▸ **Assignment**
Reproduce the data that follows character for character, but omit its pictures.

++++ Records

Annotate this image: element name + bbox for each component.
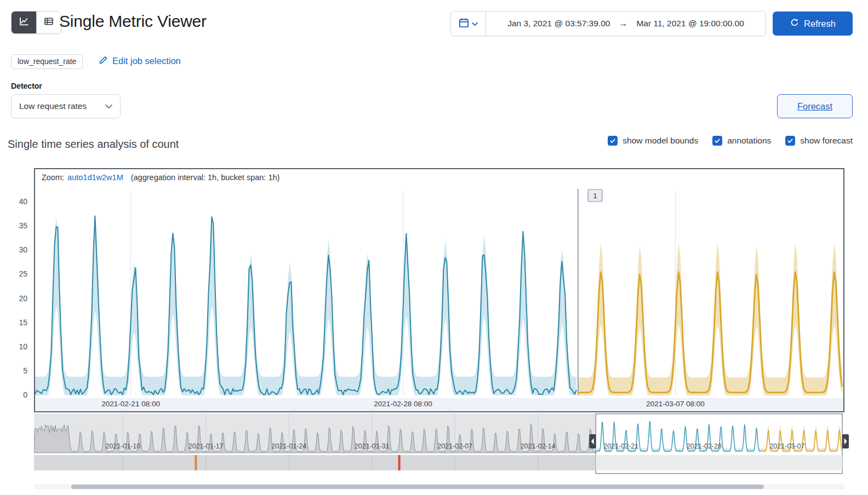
x-tick-label: 2021-03-07 08:00 [637,400,714,408]
chart-view-button[interactable] [12,11,36,33]
x-axis-labels: 2021-02-21 08:002021-02-28 08:002021-03-… [35,398,843,411]
single-metric-viewer-page: Single Metric Viewer Jan 3, 2021 @ 03:57… [0,0,868,495]
page-title: Single Metric Viewer [59,12,207,31]
context-tick-label: 2021-01-10 [105,442,140,450]
context-tick-label: 2021-01-17 [189,442,224,450]
y-tick-label: 5 [5,366,27,375]
zoom-option-1d[interactable]: 1d [83,173,92,182]
chevron-down-icon [472,19,478,28]
refresh-button[interactable]: Refresh [773,11,853,36]
pencil-icon [99,55,108,67]
end-date[interactable]: Mar 11, 2021 @ 19:00:00.00 [636,19,744,28]
detector-label: Detector [11,82,42,90]
annotation-mark[interactable] [195,455,197,470]
zoom-option-2w[interactable]: 2w [102,173,112,182]
y-tick-label: 10 [5,342,27,351]
time-range-picker: Jan 3, 2021 @ 03:57:39.00 → Mar 11, 2021… [450,11,766,36]
zoom-label: Zoom: [42,173,64,182]
view-toggle-group [11,11,61,34]
toggle-annotations[interactable]: annotations [712,136,771,146]
main-chart-container: Zoom: auto1d1w2w1M (aggregation interval… [34,168,844,412]
context-tick-label: 2021-01-31 [355,442,390,450]
right-arrow-icon: → [619,19,627,28]
toggle-label: annotations [727,136,771,146]
table-icon [44,16,54,28]
forecast-button[interactable]: Forecast [777,94,853,118]
context-tick-label: 2021-01-24 [271,442,306,450]
context-tick-label: 2021-02-07 [437,442,472,450]
y-tick-label: 15 [5,318,27,327]
annotation-badge[interactable]: 1 [588,189,602,202]
section-title: Single time series analysis of count [8,138,179,151]
checkbox-checked-icon[interactable] [712,136,722,146]
chart-toggles-row: show model boundsannotationsshow forecas… [608,136,853,146]
forecast-bounds-band [578,243,842,395]
context-chart[interactable]: 2021-01-102021-01-172021-01-242021-01-31… [34,413,849,477]
checkbox-checked-icon[interactable] [608,136,618,146]
job-badge: low_request_rate [11,54,83,69]
zoom-links: auto1d1w2w1M [67,173,123,182]
zoom-option-1m[interactable]: 1M [112,173,123,182]
line-chart-icon [19,16,29,28]
svg-text:1: 1 [593,192,597,200]
start-date[interactable]: Jan 3, 2021 @ 03:57:39.00 [507,19,610,28]
selection-right-handle[interactable] [842,434,849,448]
zoom-option-1w[interactable]: 1w [92,173,102,182]
edit-link-label: Edit job selection [112,56,181,66]
detector-selected-value: Low request rates [19,101,105,111]
y-tick-label: 35 [5,221,27,230]
toggle-label: show model bounds [623,136,698,146]
horizontal-scrollbar-thumb[interactable] [71,485,764,489]
aggregation-info: (aggregation interval: 1h, bucket span: … [131,173,280,182]
time-range-values: Jan 3, 2021 @ 03:57:39.00 → Mar 11, 2021… [486,19,766,28]
toggle-show-model-bounds[interactable]: show model bounds [608,136,698,146]
table-view-button[interactable] [36,11,61,33]
context-selection-tick-label: 2021-02-21 [603,442,638,450]
date-picker-menu-button[interactable] [451,11,486,36]
x-tick-label: 2021-02-21 08:00 [93,400,169,408]
edit-job-selection-link[interactable]: Edit job selection [99,55,181,67]
detector-select[interactable]: Low request rates [11,94,121,118]
zoom-option-auto[interactable]: auto [67,173,83,182]
observed-series-line [35,216,576,394]
toggle-label: show forecast [800,136,853,146]
x-tick-label: 2021-02-28 08:00 [365,400,442,408]
y-tick-label: 30 [5,245,27,254]
context-tick-label: 2021-02-14 [521,442,556,450]
y-tick-label: 40 [5,197,27,206]
checkbox-checked-icon[interactable] [785,136,795,146]
refresh-label: Refresh [804,19,836,29]
model-bounds-band [35,216,576,395]
y-tick-label: 20 [5,294,27,303]
y-tick-label: 25 [5,269,27,278]
chevron-down-icon [105,101,112,111]
y-tick-label: 0 [5,390,27,399]
calendar-icon [459,18,469,30]
selection-left-handle[interactable] [589,434,596,448]
context-selection-tick-label: 2021-03-07 [769,442,804,450]
context-selection-tick-label: 2021-02-28 [687,442,722,450]
toggle-show-forecast[interactable]: show forecast [785,136,853,146]
zoom-controls: Zoom: auto1d1w2w1M (aggregation interval… [35,169,843,186]
refresh-icon [790,18,799,30]
annotation-mark[interactable] [398,455,401,470]
time-series-plot[interactable]: 1 [35,186,843,398]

++++++++

▸ **Answer to this exercise**
Annotate this image: element name + bbox for each component.
x-tick-label: 2021-03-07 08:00 [637,400,714,408]
chart-view-button[interactable] [12,11,36,33]
x-axis-labels: 2021-02-21 08:002021-02-28 08:002021-03-… [35,398,843,411]
single-metric-viewer-page: Single Metric Viewer Jan 3, 2021 @ 03:57… [0,0,868,495]
page-title: Single Metric Viewer [59,12,207,31]
context-tick-label: 2021-01-10 [105,442,140,450]
context-tick-label: 2021-01-17 [189,442,224,450]
y-tick-label: 5 [5,366,27,375]
zoom-option-1d[interactable]: 1d [83,173,92,182]
chevron-down-icon [472,19,478,28]
refresh-button[interactable]: Refresh [773,11,853,36]
pencil-icon [99,55,108,67]
end-date[interactable]: Mar 11, 2021 @ 19:00:00.00 [636,19,744,28]
detector-label: Detector [11,82,42,90]
annotation-mark[interactable] [195,455,197,470]
zoom-option-2w[interactable]: 2w [102,173,112,182]
y-tick-label: 10 [5,342,27,351]
time-range-picker: Jan 3, 2021 @ 03:57:39.00 → Mar 11, 2021… [450,11,766,36]
zoom-label: Zoom: [42,173,64,182]
view-toggle-group [11,11,61,34]
toggle-annotations[interactable]: annotations [712,136,771,146]
main-chart-container: Zoom: auto1d1w2w1M (aggregation interval… [34,168,844,412]
context-tick-label: 2021-01-31 [355,442,390,450]
right-arrow-icon: → [619,19,627,28]
toggle-label: annotations [727,136,771,146]
table-icon [44,16,54,28]
forecast-button[interactable]: Forecast [777,94,853,118]
context-tick-label: 2021-01-24 [271,442,306,450]
context-tick-label: 2021-02-07 [437,442,472,450]
y-tick-label: 15 [5,318,27,327]
annotation-badge[interactable]: 1 [588,189,602,202]
section-title: Single time series analysis of count [8,138,179,151]
checkbox-checked-icon[interactable] [712,136,722,146]
chart-toggles-row: show model boundsannotationsshow forecas… [608,136,853,146]
forecast-bounds-band [578,243,842,395]
context-chart[interactable]: 2021-01-102021-01-172021-01-242021-01-31… [34,413,849,477]
checkbox-checked-icon[interactable] [608,136,618,146]
job-badge: low_request_rate [11,54,83,69]
zoom-links: auto1d1w2w1M [67,173,123,182]
zoom-option-1m[interactable]: 1M [112,173,123,182]
line-chart-icon [19,16,29,28]
svg-text:1: 1 [593,192,597,200]
start-date[interactable]: Jan 3, 2021 @ 03:57:39.00 [507,19,610,28]
selection-right-handle[interactable] [842,434,849,448]
zoom-option-1w[interactable]: 1w [92,173,102,182]
edit-link-label: Edit job selection [112,56,181,66]
detector-selected-value: Low request rates [19,101,105,111]
y-tick-label: 35 [5,221,27,230]
toggle-label: show model bounds [623,136,698,146]
horizontal-scrollbar-thumb[interactable] [71,485,764,489]
aggregation-info: (aggregation interval: 1h, bucket span: … [131,173,280,182]
time-range-values: Jan 3, 2021 @ 03:57:39.00 → Mar 11, 2021… [486,19,766,28]
toggle-show-model-bounds[interactable]: show model bounds [608,136,698,146]
table-view-button[interactable] [36,11,61,33]
context-selection-tick-label: 2021-02-21 [603,442,638,450]
date-picker-menu-button[interactable] [451,11,486,36]
x-tick-label: 2021-02-21 08:00 [93,400,169,408]
edit-job-selection-link[interactable]: Edit job selection [99,55,181,67]
detector-select[interactable]: Low request rates [11,94,121,118]
zoom-option-auto[interactable]: auto [67,173,83,182]
observed-series-line [35,216,576,394]
toggle-label: show forecast [800,136,853,146]
x-tick-label: 2021-02-28 08:00 [365,400,442,408]
y-tick-label: 30 [5,245,27,254]
context-tick-label: 2021-02-14 [521,442,556,450]
y-tick-label: 40 [5,197,27,206]
checkbox-checked-icon[interactable] [785,136,795,146]
refresh-label: Refresh [804,19,836,29]
model-bounds-band [35,216,576,395]
y-tick-label: 20 [5,294,27,303]
y-tick-label: 25 [5,269,27,278]
chevron-down-icon [105,101,112,111]
y-tick-label: 0 [5,390,27,399]
calendar-icon [459,18,469,30]
selection-left-handle[interactable] [589,434,596,448]
context-selection-tick-label: 2021-03-07 [769,442,804,450]
context-selection-tick-label: 2021-02-28 [687,442,722,450]
toggle-show-forecast[interactable]: show forecast [785,136,853,146]
zoom-controls: Zoom: auto1d1w2w1M (aggregation interval… [35,169,843,186]
refresh-icon [790,18,799,30]
annotation-mark[interactable] [398,455,401,470]
time-series-plot[interactable]: 1 [35,186,843,398]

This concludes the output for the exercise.